Now, I’ll admit I haven’t spent a time to develop a regulatory proposal but I’d at least suggest looking at Woody Hartzog’s Privacy’s Blueprint for one possible path to follow. Hartzog’s notions of obscurity, trust and autonomy as guiding privacy goals encapsulate more than a data centric world. But Hartzog doesn’t just leave these goals sitting out there with no way to accomplish them. He presents two controls that would help: signaling and increasing transaction costs. Hartzog’s proposal for signaling is that in determining the relationship between individuals and organizations and the potential for unfairness and asymmetries (in information and power), judges should look not to the legalese of the privacy notice, terms and conditions or contracts but the entirety of the interaction and interfaces. This would do more to determine whether a reasonable user fully understood the context of their interactions.

Hartzog’s other control, transaction costs, goes into making it more expensive for organization to commit privacy violations. One prominent example of legislation that increases transaction costs is the US TPCA which bans robocalls. Robocalling technology significantly decreases the cost of calling thousands or millions of households. The TCPA doesn’t ban solicitation, but it significantly increases the costs to solicitors by requiring a paid human caller to make the call. In this way, it reduces the incidents of intrusion. Similarly, the GDPR’s ban on automated decision making increases the transaction costs by requiring human intervention. This significantly reduces the scale and speed at which a company can commit privacy violations and the size of the population affected. Many would counter, and in fact many commenters on any legislative proposal, are concerned about the effect on innovation and small companies. True, that increasing transaction costs, in the way that the TCPA does, will increase costs for small firms. That is, after all, the purpose of increasing transaction costs, but the counter-argument is do you want a two-person firm in a garage somewhere adversely affecting the privacy of millions of individuals? Would you want a small firm without any engineers thinking about safety building a bridge over which thousands of commuters traveled daily? One could argue the same for Facebook, they’ve made it so efficient to connect billions of individuals they simply don’t have the resources to deal with the scale of the problems they’ve created.

The one area where I agree with the Intel proposal is about FTC enforcement. As our de-facto privacy enforcer it already has institutional knowledge to build on, but their enforcement needs real teeth not ineffectual consent decrees. When companies analyze compliance risk if the impact of non-compliance is cost comparable to the cost of compliance, the they are incentivized to reduce the likelihood of getting caught, not actually get in compliance with the regulation. The fine (impact) multiplied by the likelihood of getting fined must exceed the cost of compliance to drive compliance. This is what, at least in theory, the GDPR 4% seeks to accomplish.
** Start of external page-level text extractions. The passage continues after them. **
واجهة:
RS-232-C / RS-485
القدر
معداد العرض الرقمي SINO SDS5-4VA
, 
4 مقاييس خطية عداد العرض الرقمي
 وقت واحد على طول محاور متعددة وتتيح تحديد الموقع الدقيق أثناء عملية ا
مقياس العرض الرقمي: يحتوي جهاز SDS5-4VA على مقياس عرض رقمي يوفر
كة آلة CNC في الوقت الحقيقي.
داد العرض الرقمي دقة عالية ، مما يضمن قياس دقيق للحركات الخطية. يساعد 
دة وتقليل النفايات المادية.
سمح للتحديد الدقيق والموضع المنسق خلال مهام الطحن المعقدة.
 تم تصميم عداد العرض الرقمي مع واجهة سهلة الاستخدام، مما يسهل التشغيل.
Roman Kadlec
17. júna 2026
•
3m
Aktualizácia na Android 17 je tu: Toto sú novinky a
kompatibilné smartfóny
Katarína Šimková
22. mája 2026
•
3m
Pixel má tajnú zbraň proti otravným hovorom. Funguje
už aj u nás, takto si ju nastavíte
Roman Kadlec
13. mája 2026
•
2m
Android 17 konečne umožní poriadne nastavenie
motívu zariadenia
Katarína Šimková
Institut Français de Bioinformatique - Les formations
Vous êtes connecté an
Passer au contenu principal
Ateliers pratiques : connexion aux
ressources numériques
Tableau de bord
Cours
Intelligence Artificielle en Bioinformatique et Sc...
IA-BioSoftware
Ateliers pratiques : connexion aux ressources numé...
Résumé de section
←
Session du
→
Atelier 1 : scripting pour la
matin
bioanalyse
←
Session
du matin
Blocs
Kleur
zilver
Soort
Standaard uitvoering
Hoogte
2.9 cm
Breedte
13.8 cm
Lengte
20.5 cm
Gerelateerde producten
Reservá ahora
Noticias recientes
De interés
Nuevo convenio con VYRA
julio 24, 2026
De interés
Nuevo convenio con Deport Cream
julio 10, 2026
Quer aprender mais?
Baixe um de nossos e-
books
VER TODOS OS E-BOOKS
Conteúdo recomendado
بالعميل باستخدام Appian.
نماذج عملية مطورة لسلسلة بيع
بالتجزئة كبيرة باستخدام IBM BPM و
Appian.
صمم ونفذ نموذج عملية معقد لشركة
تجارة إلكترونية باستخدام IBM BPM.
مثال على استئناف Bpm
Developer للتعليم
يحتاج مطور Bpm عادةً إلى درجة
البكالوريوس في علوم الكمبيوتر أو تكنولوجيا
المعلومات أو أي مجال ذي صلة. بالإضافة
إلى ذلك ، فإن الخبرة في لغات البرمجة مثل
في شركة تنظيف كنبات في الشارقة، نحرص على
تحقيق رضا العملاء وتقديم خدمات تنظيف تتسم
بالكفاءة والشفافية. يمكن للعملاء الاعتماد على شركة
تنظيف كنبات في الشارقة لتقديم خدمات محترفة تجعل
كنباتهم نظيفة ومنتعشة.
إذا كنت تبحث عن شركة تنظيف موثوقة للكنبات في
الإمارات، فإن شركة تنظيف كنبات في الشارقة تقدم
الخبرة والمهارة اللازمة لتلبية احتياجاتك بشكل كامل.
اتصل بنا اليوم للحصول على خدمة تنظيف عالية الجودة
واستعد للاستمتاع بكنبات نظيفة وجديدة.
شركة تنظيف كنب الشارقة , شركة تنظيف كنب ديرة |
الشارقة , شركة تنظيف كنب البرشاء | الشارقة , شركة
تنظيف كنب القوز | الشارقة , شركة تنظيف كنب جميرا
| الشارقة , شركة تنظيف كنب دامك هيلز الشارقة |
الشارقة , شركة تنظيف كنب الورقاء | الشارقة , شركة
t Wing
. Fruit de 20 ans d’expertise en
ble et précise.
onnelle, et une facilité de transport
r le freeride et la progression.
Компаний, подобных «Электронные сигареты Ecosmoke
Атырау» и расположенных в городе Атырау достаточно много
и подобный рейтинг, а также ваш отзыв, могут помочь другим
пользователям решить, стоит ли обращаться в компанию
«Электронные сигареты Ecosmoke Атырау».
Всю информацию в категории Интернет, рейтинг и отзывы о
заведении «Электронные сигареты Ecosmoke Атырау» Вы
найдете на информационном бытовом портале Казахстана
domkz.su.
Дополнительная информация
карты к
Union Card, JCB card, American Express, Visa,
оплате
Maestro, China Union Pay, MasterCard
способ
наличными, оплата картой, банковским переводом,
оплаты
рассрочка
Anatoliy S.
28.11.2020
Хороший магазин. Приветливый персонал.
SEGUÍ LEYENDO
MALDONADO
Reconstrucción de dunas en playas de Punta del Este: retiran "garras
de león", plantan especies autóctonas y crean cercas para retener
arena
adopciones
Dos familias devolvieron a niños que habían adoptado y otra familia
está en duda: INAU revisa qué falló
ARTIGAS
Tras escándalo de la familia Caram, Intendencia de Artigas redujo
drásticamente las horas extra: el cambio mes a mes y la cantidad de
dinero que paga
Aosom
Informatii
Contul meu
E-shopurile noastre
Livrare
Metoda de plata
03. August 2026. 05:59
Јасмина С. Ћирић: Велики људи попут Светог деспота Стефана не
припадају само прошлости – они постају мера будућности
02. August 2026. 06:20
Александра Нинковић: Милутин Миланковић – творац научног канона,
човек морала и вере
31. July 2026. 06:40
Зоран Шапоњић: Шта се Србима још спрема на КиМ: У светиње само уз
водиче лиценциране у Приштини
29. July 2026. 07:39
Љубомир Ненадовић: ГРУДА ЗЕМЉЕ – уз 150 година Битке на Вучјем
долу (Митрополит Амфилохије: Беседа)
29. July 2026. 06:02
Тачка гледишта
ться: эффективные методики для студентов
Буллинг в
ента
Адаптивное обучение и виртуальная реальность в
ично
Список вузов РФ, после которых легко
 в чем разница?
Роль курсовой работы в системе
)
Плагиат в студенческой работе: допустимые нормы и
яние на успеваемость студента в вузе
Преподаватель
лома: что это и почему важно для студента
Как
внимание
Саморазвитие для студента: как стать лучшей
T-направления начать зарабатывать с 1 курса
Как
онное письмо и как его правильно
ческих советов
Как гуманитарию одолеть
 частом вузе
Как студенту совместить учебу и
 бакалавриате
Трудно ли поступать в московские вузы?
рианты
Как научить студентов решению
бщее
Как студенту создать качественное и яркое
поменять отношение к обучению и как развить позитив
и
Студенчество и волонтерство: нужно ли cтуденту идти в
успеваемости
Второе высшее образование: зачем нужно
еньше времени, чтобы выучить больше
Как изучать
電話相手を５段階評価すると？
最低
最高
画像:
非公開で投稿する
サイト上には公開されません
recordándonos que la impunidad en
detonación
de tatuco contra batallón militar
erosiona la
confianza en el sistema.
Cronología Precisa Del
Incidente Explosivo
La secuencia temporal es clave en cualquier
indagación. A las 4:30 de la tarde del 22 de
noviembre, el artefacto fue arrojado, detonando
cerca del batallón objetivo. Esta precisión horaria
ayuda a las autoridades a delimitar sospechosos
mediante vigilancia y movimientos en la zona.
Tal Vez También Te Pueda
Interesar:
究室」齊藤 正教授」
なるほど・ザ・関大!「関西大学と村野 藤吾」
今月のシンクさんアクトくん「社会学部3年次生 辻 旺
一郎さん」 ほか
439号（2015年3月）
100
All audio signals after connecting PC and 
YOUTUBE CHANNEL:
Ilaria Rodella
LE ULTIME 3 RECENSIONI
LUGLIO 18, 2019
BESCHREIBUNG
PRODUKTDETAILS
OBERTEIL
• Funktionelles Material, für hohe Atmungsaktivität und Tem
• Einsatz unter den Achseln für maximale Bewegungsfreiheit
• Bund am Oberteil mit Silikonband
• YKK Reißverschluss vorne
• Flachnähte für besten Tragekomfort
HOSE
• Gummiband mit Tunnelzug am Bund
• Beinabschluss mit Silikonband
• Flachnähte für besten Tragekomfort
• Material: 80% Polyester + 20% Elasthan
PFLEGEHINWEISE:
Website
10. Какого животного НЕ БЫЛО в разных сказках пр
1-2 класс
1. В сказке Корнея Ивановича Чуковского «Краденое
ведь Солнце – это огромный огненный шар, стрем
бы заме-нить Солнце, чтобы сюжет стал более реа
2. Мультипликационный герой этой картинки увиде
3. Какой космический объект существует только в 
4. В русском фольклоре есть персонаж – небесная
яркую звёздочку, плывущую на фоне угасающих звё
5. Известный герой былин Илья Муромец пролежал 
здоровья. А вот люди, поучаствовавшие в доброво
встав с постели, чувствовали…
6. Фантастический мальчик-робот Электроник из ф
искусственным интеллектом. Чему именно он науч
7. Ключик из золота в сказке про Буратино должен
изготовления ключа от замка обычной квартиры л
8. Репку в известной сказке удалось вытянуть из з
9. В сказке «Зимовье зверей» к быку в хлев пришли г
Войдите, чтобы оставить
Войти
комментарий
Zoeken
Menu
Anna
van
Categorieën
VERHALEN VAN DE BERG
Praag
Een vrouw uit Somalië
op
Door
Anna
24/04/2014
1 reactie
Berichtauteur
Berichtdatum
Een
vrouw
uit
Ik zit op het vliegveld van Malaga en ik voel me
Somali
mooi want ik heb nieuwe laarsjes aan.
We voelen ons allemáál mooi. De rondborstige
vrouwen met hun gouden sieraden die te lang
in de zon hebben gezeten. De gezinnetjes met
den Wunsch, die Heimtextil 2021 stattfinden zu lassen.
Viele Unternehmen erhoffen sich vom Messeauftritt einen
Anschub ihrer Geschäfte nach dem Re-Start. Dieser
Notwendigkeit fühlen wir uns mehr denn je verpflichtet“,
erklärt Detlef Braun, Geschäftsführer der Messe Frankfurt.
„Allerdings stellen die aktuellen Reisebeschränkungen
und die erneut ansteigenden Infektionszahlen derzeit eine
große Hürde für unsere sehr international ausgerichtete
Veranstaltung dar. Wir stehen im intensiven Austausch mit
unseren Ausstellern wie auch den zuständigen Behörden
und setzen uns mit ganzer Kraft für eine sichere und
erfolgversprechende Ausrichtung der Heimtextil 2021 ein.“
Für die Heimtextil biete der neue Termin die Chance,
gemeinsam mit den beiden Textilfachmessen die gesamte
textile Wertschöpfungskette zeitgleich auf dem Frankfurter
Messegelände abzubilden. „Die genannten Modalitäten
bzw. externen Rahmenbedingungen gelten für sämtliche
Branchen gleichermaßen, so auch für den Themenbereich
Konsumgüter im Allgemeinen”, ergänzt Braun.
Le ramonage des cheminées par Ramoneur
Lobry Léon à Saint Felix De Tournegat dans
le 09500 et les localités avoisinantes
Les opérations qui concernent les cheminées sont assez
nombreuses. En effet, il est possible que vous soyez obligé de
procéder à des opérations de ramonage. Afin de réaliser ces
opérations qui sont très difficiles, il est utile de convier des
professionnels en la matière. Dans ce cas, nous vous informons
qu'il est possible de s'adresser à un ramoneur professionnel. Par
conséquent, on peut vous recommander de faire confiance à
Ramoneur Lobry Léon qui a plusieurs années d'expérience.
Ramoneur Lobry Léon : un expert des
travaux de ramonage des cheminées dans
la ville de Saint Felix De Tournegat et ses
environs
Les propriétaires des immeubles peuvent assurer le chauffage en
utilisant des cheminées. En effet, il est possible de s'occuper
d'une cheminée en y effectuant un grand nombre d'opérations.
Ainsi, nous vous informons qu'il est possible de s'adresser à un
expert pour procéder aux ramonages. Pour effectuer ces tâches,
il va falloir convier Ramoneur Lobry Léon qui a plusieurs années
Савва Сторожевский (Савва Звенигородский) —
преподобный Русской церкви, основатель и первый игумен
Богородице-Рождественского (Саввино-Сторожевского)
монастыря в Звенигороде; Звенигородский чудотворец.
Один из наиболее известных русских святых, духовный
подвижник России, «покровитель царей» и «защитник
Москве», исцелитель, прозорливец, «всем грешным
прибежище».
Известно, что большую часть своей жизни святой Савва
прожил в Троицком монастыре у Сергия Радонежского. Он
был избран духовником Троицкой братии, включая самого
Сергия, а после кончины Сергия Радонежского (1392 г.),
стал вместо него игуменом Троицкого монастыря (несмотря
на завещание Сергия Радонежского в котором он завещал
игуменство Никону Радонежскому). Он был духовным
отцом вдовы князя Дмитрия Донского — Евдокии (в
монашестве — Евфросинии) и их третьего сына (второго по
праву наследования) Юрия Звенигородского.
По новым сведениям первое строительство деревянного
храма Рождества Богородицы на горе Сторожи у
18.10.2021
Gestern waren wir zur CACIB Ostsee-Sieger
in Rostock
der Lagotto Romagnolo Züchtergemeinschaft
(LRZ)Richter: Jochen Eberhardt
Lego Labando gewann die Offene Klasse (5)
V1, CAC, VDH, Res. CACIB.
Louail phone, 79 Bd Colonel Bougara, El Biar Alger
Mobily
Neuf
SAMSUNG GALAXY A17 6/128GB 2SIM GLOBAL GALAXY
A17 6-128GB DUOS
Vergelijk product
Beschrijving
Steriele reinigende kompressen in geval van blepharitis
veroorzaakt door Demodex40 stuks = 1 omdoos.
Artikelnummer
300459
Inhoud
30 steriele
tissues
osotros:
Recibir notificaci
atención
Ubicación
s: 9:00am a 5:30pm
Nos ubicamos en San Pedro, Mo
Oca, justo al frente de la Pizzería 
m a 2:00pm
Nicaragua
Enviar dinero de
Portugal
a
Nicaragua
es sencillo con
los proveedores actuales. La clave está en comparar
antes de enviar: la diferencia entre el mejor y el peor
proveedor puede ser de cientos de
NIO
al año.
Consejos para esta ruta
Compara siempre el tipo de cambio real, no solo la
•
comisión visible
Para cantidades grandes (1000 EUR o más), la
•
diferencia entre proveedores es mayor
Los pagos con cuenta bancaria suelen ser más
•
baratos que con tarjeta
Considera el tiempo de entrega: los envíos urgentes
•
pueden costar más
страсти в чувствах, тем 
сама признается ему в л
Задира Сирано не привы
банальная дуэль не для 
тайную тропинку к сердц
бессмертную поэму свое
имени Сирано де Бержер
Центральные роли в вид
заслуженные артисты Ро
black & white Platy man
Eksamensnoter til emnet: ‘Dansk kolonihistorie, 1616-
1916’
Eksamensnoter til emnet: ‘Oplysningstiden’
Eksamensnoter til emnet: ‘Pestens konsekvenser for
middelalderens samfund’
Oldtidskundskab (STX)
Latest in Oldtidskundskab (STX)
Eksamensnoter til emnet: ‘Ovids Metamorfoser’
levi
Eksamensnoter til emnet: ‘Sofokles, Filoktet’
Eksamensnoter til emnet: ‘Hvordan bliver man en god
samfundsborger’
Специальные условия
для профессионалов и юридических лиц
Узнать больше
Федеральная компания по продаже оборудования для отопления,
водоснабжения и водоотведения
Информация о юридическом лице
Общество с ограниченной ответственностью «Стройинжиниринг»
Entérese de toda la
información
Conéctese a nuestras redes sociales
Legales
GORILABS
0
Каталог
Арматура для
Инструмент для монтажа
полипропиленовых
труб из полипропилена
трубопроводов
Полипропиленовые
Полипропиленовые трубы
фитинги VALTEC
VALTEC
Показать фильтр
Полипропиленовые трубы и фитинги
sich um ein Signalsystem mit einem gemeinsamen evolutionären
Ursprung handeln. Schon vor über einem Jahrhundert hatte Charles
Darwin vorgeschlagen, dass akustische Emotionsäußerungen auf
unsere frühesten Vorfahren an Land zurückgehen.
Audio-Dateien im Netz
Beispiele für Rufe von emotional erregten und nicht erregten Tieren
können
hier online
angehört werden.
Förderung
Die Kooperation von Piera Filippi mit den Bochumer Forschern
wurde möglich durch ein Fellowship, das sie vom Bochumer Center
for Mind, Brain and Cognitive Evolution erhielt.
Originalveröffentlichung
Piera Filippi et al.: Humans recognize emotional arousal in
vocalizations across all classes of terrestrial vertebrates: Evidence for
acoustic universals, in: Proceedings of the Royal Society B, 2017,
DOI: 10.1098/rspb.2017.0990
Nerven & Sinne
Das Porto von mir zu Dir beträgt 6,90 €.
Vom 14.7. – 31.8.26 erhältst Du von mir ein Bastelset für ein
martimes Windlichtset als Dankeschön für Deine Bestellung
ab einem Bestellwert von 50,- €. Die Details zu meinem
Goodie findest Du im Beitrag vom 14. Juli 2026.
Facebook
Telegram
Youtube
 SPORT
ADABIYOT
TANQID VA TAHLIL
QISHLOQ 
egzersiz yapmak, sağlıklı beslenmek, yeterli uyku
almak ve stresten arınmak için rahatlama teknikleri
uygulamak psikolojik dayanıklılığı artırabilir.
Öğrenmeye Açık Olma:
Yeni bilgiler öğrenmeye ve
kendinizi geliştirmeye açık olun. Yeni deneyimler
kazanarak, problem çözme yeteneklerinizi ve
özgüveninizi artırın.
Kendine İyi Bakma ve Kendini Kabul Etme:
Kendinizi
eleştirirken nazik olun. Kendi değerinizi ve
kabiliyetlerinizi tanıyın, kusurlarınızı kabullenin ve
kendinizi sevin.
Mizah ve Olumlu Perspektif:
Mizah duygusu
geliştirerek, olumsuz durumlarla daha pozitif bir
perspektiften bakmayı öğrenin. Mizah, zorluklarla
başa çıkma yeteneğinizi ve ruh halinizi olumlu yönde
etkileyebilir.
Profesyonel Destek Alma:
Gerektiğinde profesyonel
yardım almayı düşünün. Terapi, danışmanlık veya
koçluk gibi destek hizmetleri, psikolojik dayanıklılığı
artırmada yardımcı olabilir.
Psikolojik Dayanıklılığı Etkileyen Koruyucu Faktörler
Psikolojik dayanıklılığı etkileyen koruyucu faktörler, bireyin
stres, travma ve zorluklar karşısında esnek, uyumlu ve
Criminal sanctions on individual actors, if enforced, may have similar results.

There are other problems with the FIPPs. They mandate controls without grounding in the ultimate effectiveness of those controls. I can easily technically comply with the FIPPs without manifesting improving privacy. Mandating transparency (openness in the Intel proposal) without judicial ability to consider the entirety of the user experience and expectation only yields lengthy privacy notices. Even shortened notices provide less than information about what’s going on than user’s reliance on the interactions with the company.

In high school, I participated in a mock constitution exercise where we were supposed to develop a new constitution for a new society. Unfortunately, we failed and lost the competition. Our new constitution was merely the US Constitution with a few extra amendments. As others have said we don’t need GDPR-light, we need something unique to the US. I don’t claim Hartzog’s model is the total solution, but rather than looking at the FIPPs, Intel and others proposing legislation should be looking forward for solutions for the future, not the past.